23 responses to “Time To Move On From The “Is WordPress A CMS” Debate”

  1. I didn’t realize there was some debate still going on about this. Ozh settled it 6 years ago, right? Meanwhile, the rest of us have been building cool stuff with WP.

    • I agree with Scott B that the new debate is if WP can be suitable as an App/SaaS platform. The CMS debate was over long ago, especially after custom post types became available. I think one of the biggest things hurting WP as an app platform is bloat among other things.

  2. But is it a good CMS or a bad one? Or is it just a mediocre one? =) (guess its the last still).

    WordPress is not an application platform. Its a view layer for applications. So there.

    • To me the only distinction that needs to be made is that WordPress is *an* application platform, not “the” application platform for every kind of application. In other words, there are some cases where WP fits well. think that’s the only distinction that needs to be made.

      Using WP as a backend is really attractive for certain things, allowing you to write all the UI/view layers with your own (say, clientside) frameworks. The nice thing is you can self host the backend, i.e. put it on your own choice of hosting or on your own hardware. You don’t get the same liberties with hosted backend services.

  3. The whole debate issue indicate that, some bloggers do want to call their platform a CMS. And I see no reason to do that.

  4. I think those who debate whether a system designed to manage content is a content management system or not, should find a more sane subject to argue about :P

    • Yeah, I agree. When I read the article that sparked this post, I was almost taken a back that it was still going on. Those inside of the WordPress community decided a long time ago the darn thing was a CMS. It’s those who don’t use it and outside of the sphere that are having the debate still.

  5. This is still a topic for debate? Did I not see the time warp happen or something? Most of us kicked this to the curb five or six years ago> There are plenty of important things to spend time on – and this simply isn’t one of them.

  6. Thanks for the mention Jeff!

    I’ve had a few people respond to this article wondering whether the debate actually still exists. Unfortunately, in some circles, the view that WP isn’t a CMS is still alive and kicking.

    Here is an article from Janus Boye discussing how some dont view WP as a CMS:


    And another article claiming WP isn’t a CMS:


    A search through the #CMSExpo hashtag also confirms the debate is still around:


  7. When I use the WordPress for Android…am I using the App or am I using the WordPress on my server where my site is?
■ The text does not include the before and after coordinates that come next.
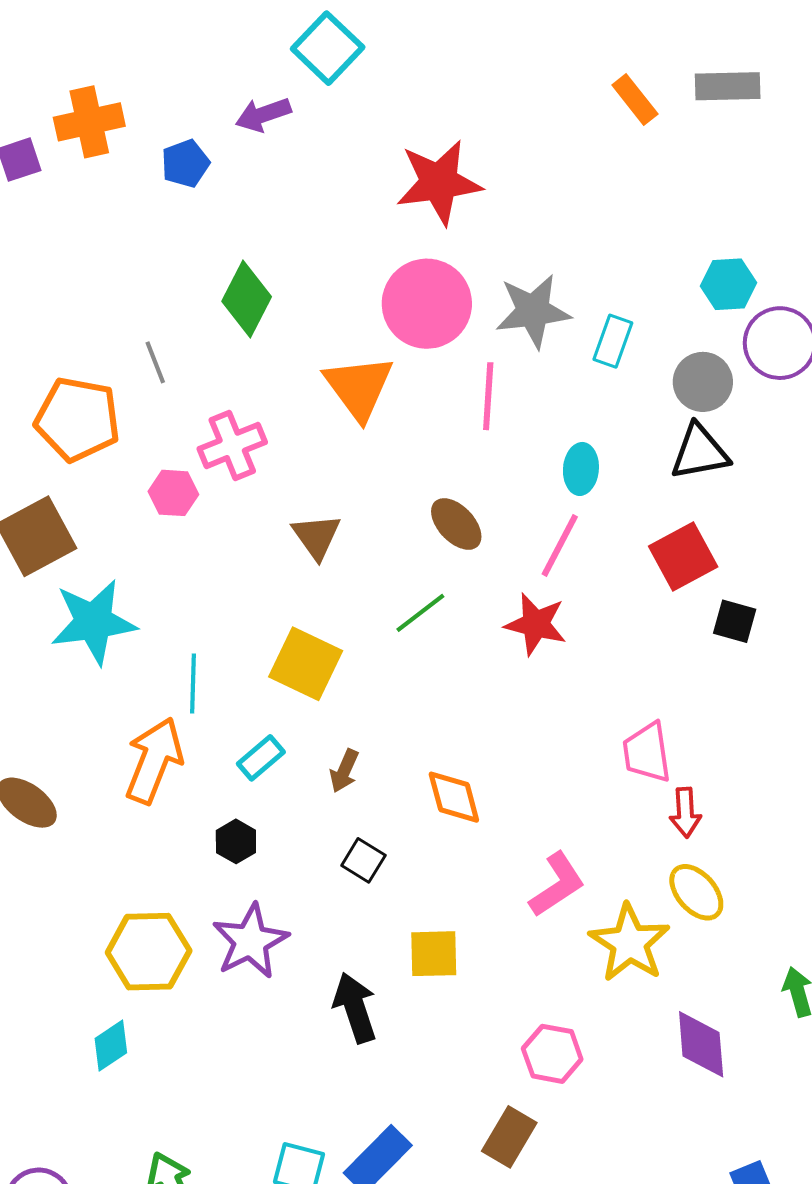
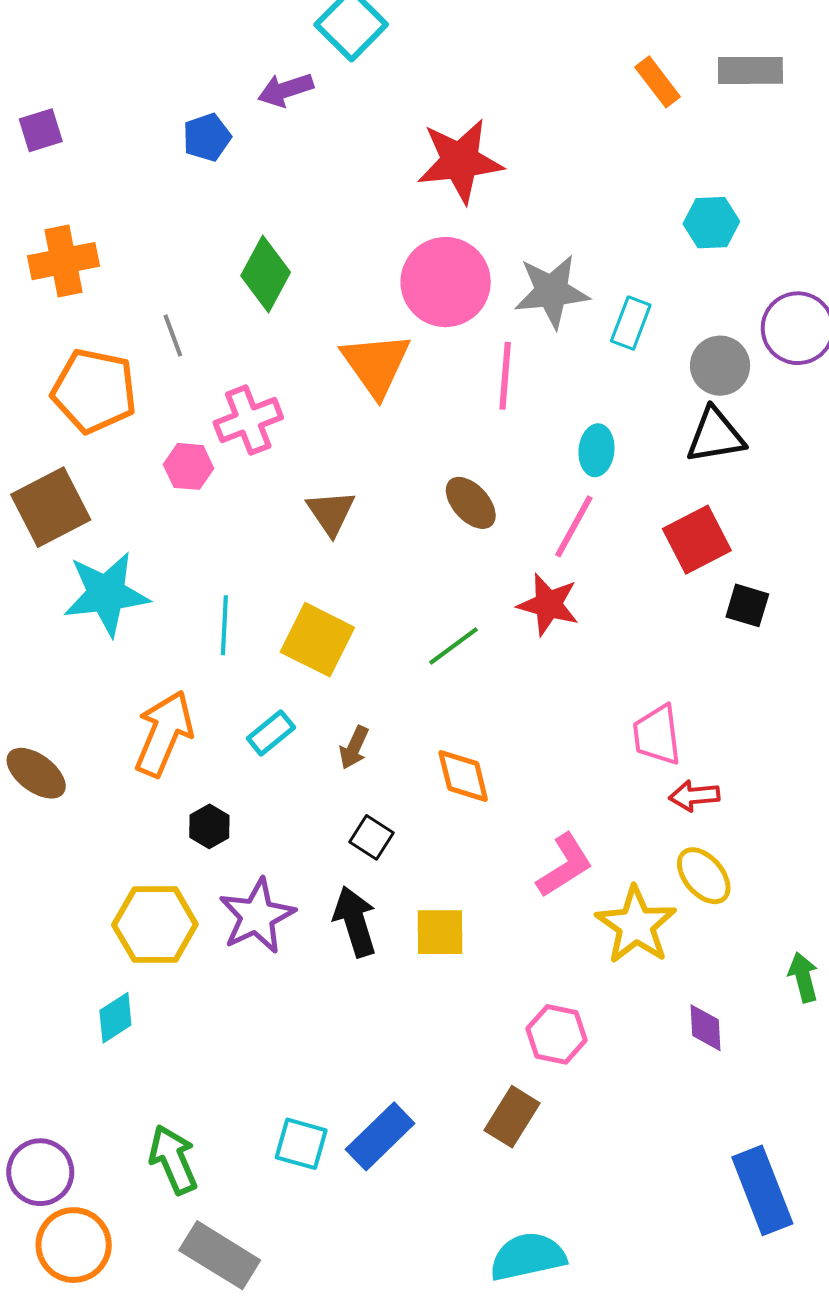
orange cross: (89, 122) -> (63, 261), moved
cyan hexagon: (728, 284) -> (711, 223), moved
green line: (420, 613) -> (453, 646), moved
cyan line: (193, 683) -> (224, 625), moved
red arrow: (685, 813) -> (694, 796), turned 87
black hexagon: (236, 841) -> (209, 826), moved
black arrow: (355, 1008) -> (355, 922), moved
purple diamond: (701, 1044) -> (705, 1028), size x0.7

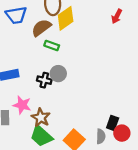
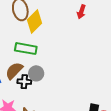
brown semicircle: (41, 28) -> (14, 71), moved
green rectangle: (52, 45) -> (26, 49), size x1.5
    If I use something on my Galaxy S4 phone…it is an app. If I use it on my laptop then it is not an app.

        • I recently came across what’s perhaps a good way to think about what makes an app different from the normal website/webpage use cases. If it’s mostly links and text, that’s probably just a webdocument, i.e. not an app.

          Anything other experience that offers more interactivity can be considered an app (why not?). I think a blog with a comments section in itself can be considered a web app in the broadests sense of the word. WordPress is already an app platform because you can run a social network, forum, ecommerce site with a plugin, it’s almost turn key.

          When it comes to platform, I don’t see why you wouldn’t call apps for mobile devices native mobile apps, or mobile web apps. Alongside those you have desktop apps, regular web apps and tv apps. Would be cool to see more desktop apps that interface with WP.

    • Ray, I completely agree. its only in recent releases that they had a “little bit” of departure from that old way. it is indeed a CMS but its up to the user if they want it to function as one and if one decides to do so. half of the time they are on their own.

  8. WordPress has always been a CMS. Its original focus on blogging posts meant it worked best for blogging. It didn’t mean it wasn’t a CMS.

    I agree with Scott B. How well it works as an app platform.